_What you should do:_
Exactly as they stand, set down the following records once more.

_Given records:_

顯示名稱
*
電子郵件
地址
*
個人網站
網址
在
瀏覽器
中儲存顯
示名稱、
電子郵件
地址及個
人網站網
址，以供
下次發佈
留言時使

_Answer space:_
顯示名稱
*
電子郵件
地址
*
個人網站
網址
在
瀏覽器
中儲存顯
示名稱、
電子郵件
地址及個
人網站網
址，以供
下次發佈
留言時使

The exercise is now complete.